There are reports of an increase in the use of this form of procurement and with the critical need to provide more homes. Along with advances in applicable technology modular homes or other form of modular buildings are becoming more acceptable. What though needs to be considered when agreeing a contract for say a modular housing development? Although a completed modular housing development may look similar to a traditionally built project, the route to get there is different.
These factors need to be reflected in the contract.
- First, modular developments take different forms, from flat pack components being assembled on site to complete structures, even fully fitted out modules, being craned in. There are no standard form modular construction contracts which cover what is involved. The widely used standard form building contracts published by the JCT and NEC building contracts, all have features which are relevant to modular construction. Therefore rather than reinvent the wheel each time, one of the standard form building contracts can be utilised.
- In a traditional building contract, the provisions relating to design and intellectual property are important, as such the relevant provisions in the JCT contracts are often taken as the standard wording. When it comes to modular construction the IP position is very different. A producer of modular buildings will have invested significantly in the design of modules, so there will be a greater interest in the IP they will want protected. The employer, on the other hand, will need to be provided with designs and other copyright materials in order to build out the development, to maintain it and as necessary to extend. Therefore, in a contract more thought needs to be given as to what IP the employer gets ownership or control over, and what limitations will apply as to what that can be used for, who it can be shared with.
- When it comes to factors such as access to monitor progress of building works, a building contract such as the JCT will include clauses entitling the employer to inspect the site, to value progress and so on. Similar provisions are relevant in a modular context. however, the employer will also want rights to monitor at a much earlier stage to identify potential problems in modules while they are on the production line. If faults are not identified early, the same problem may end up being replicated in all modules being constructed for delivery. That will require the contract to provide rights to inspect in the factory.

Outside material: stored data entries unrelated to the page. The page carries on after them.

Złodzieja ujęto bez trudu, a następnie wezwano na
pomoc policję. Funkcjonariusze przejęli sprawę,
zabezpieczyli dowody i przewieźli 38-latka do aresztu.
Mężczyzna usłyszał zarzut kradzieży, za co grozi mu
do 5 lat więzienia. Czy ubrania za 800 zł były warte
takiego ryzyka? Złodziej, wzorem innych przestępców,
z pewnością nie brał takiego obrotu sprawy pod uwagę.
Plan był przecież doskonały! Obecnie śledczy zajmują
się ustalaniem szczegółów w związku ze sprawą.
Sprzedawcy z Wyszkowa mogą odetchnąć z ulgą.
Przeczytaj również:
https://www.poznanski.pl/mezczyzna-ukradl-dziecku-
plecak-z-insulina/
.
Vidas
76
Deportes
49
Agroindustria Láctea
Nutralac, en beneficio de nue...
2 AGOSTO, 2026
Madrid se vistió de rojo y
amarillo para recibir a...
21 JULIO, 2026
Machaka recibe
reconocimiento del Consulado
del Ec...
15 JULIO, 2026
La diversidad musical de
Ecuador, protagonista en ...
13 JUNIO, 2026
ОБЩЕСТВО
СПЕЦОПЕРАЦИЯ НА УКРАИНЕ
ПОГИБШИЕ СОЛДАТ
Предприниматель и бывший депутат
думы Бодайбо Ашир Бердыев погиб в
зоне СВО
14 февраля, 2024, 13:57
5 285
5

- When it comes to payments, most traditional building contracts work on the basis of a stage or periodic instalment payment mechanism. There are statutory requirements which apply under the Construction Act to make payments on an interim basis, plus in practice the contractor will need to be kept solvent if a successful completion is to be achieved. However, that incremental increase in value is not the same in modular construction, as the bulk of the costs are incurred by the constructor before anything turns up on site. Such a constructor will need to be financed to fund production costs.

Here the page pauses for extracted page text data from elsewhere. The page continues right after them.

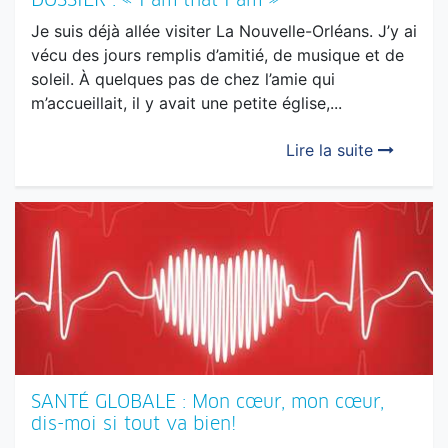
soleil. À quelques pas de chez l’amie qui
m’accueillait, il y avait une petite église,...
Lire la suite
SANTÉ GLOBALE : Mon cœur, mon cœur,
dis-moi si tout va bien!
Il existe différents types d’arythmie cardiaque. Le
cœur peut battre trop vite, trop lentement ou
encore, avoir un rythme anarchique. Il s’agit d’une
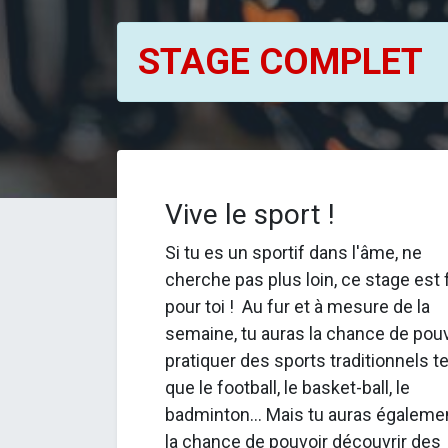
STAGE COMPLET
Vive le sport !
Si tu es un sportif dans l'âme, ne
cherche pas plus loin, ce stage est f
pour toi ! Au fur et à mesure de la
semaine, tu auras la chance de pouv
pratiquer des sports traditionnels te
que le football, le basket-ball, le
badminton... Mais tu auras égaleme
la chance de pouvoir découvrir des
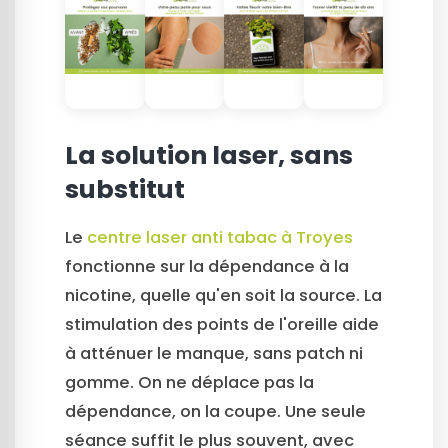
La solution laser, sans
substitut
Le
centre laser anti tabac à Troyes
fonctionne sur la dépendance à la
nicotine, quelle qu'en soit la source. La
stimulation des points de l'oreille aide
à atténuer le manque, sans patch ni
gomme. On ne déplace pas la
dépendance, on la coupe. Une seule
séance suffit le plus souvent, avec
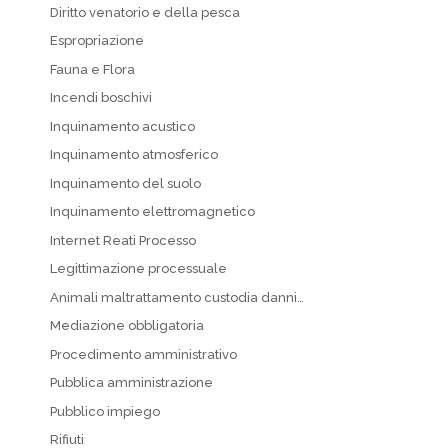
Diritto venatorio e della pesca
Espropriazione
Fauna e Flora
Incendi boschivi
Inquinamento acustico
Inquinamento atmosferico
Inquinamento del suolo
Inquinamento elettromagnetico
Internet Reati Processo
Legittimazione processuale
Animali maltrattamento custodia danni…
Mediazione obbligatoria
Procedimento amministrativo
Pubblica amministrazione
Pubblico impiego
Rifiuti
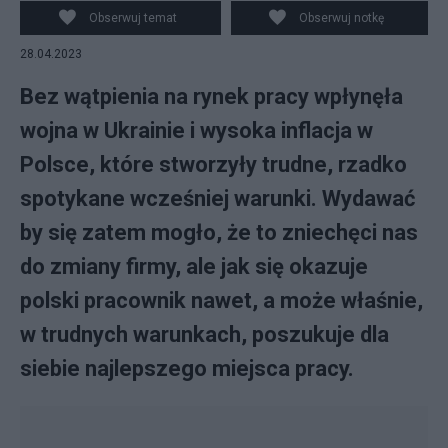
Obserwuj temat
Obserwuj notkę
28.04.2023
Bez wątpienia na rynek pracy wpłynęła
wojna w Ukrainie i wysoka inflacja w
Polsce, które stworzyły trudne, rzadko
spotykane wcześniej warunki. Wydawać
by się zatem mogło, że to zniechęci nas
do zmiany firmy, ale jak się okazuje
polski pracownik nawet, a może właśnie,
w trudnych warunkach, poszukuje dla
siebie najlepszego miejsca pracy.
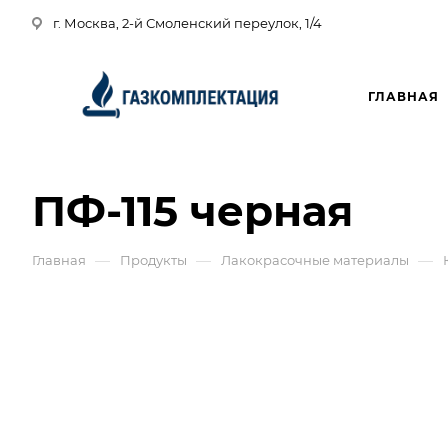
г. Москва, 2-й Смоленский переулок, 1/4
ГЛАВНАЯ
ПФ-115 черная
—
—
—
Главная
Продукты
Лакокрасочные материалы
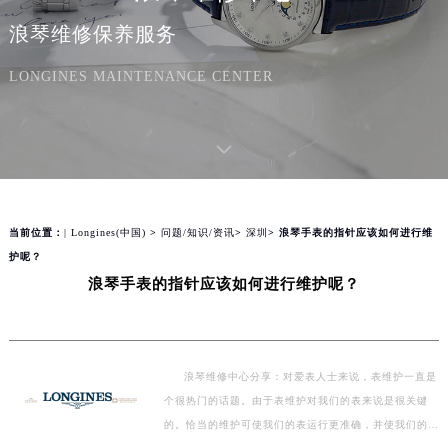
浪琴维修保养服务
LONGINES MAINTENANCE CENTER
当前位置：
| Longines(中国)
>
问题/知识/资讯
>
深圳
> 浪琴手表的指针应该如何进行维
护呢？
浪琴手表的指针应该如何进行维护呢？
浪琴维修中心分享：对爱表人士来说，表维护一直是
个很热门的话题。由于表维护对我们的表来说是很关键
的。恰当的维护可使我们的表运行更准确，并使我们的手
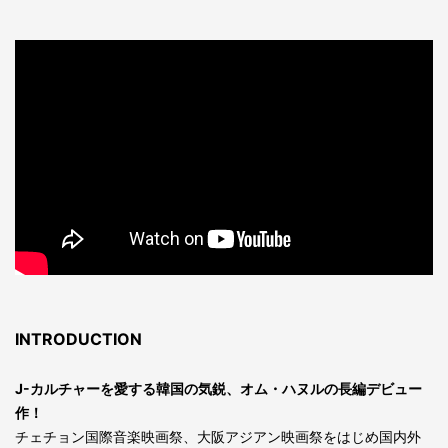
INTRODUCTION
J-カルチャーを愛する韓国の気鋭、オム・ハヌルの長編デビュー
作！
チェチョン国際音楽映画祭、大阪アジアン映画祭をはじめ国内外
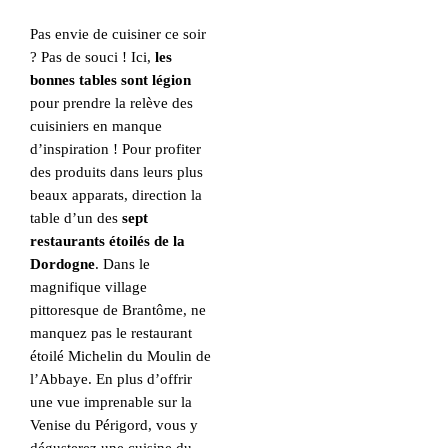
Pas envie de cuisiner ce soir
? Pas de souci ! Ici,
les
bonnes tables sont légion
pour prendre la relève des
cuisiniers en manque
d’inspiration ! Pour profiter
des produits dans leurs plus
beaux apparats, direction la
table d’un des
sept
restaurants étoilés de la
Dordogne
. Dans le
magnifique village
pittoresque de Brantôme, ne
manquez pas le restaurant
étoilé Michelin du Moulin de
l’Abbaye. En plus d’offrir
une vue imprenable sur la
Venise du Périgord, vous y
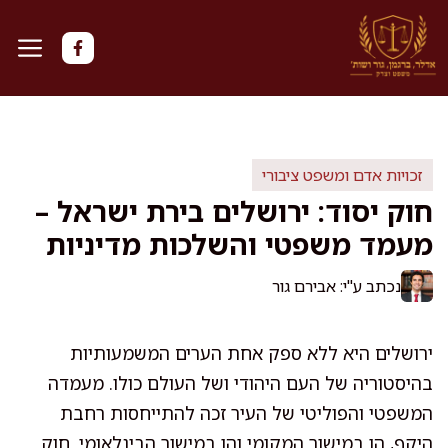
דלג
תוכן
זכויות אדם ומשפט ציבורי
חוק יסוד: ירושלים בירת ישראל –
מעמד משפטי והשלכות מדיניות
נכתב ע"י: אבירם גור
ירושלים היא ללא ספק אחת הערים המשמעותיות
בהיסטוריה של העם היהודי ושל העולם כולו. מעמדה
המשפטי והפוליטי של העיר זכה להתייחסות רחבת
היקף, הן במישור המקומי והן במישור הבינלאומי. חוק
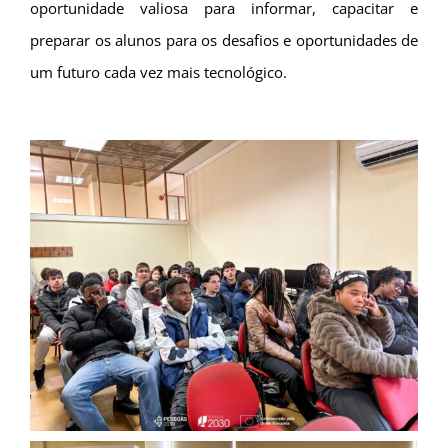
oportunidade valiosa para informar, capacitar e
preparar os alunos para os desafios e oportunidades de
um futuro cada vez mais tecnológico.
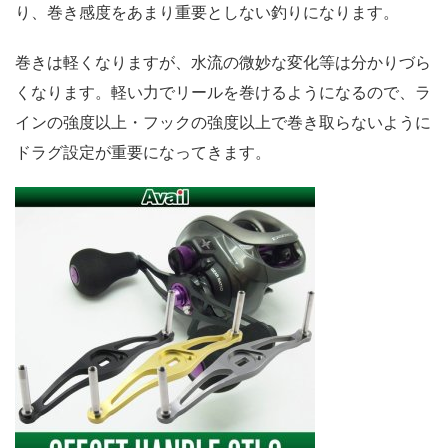
り、巻き感度をあまり重要としない釣りになります。
巻きは軽くなりますが、水流の微妙な変化等は分かりづら
くなります。軽い力でリールを巻けるようになるので、ラ
インの強度以上・フックの強度以上で巻き取らないように
ドラグ設定が重要になってきます。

- In modular construction, contracts often ensure that ownership of modules transfers to the employer while they are still at the factory. It’s not uncommon for the ownership of the materials being used in manufacture to transfer even before the module is built. This transfer of ownership is documented by way of vesting certificates. The contract will need to specify when ownership transfers, what form of vesting certificate is to be used, who issues that vesting certificate and how to identify what modules and materials the vesting certificate relates to.
- In regard to the risk of insolvency, this can be particularly difficult to account for when it comes to modular construction. Depending on the construction being used, it may not be possible for another contractor simply to take over. Modules tend to be specialist and are often unique to the original constructor. The employer may have been able to agree the right to step in to the factory and take over production however, in reality, that is rarely a possibility. This might result in the entire project being abandoned part way through where there has been constructor insolvency. The employer in such circumstances will have to clear the site and start again. Such risks can be mitigated by forms of default security such as bonds or guarantees.
- Where the employer has secured ownership transfer of the modules before they leave the factory, contractual clauses relating to transport are an important consideration when it comes to modular construction. From the employer’s perspective there will need to be provisions in the contract which manages the risks during and after transportation. Most employer’s will want provisions controlling and giving them notice of the modules being ‘on the move’ and a right to inspect the transportation process.
- Finally, the insurance provisions in contracts for modular development need particular care. Issues to consider include:
- Insurance of modules during transport (including to account for any relevant international jurisdictions and maritime law if the completed modules are being shipped from abroad).
- Insurance of the factory including insurance of materials and constructed modules while at the factory including to account for the point at which ownership transfers from constructor to the employer.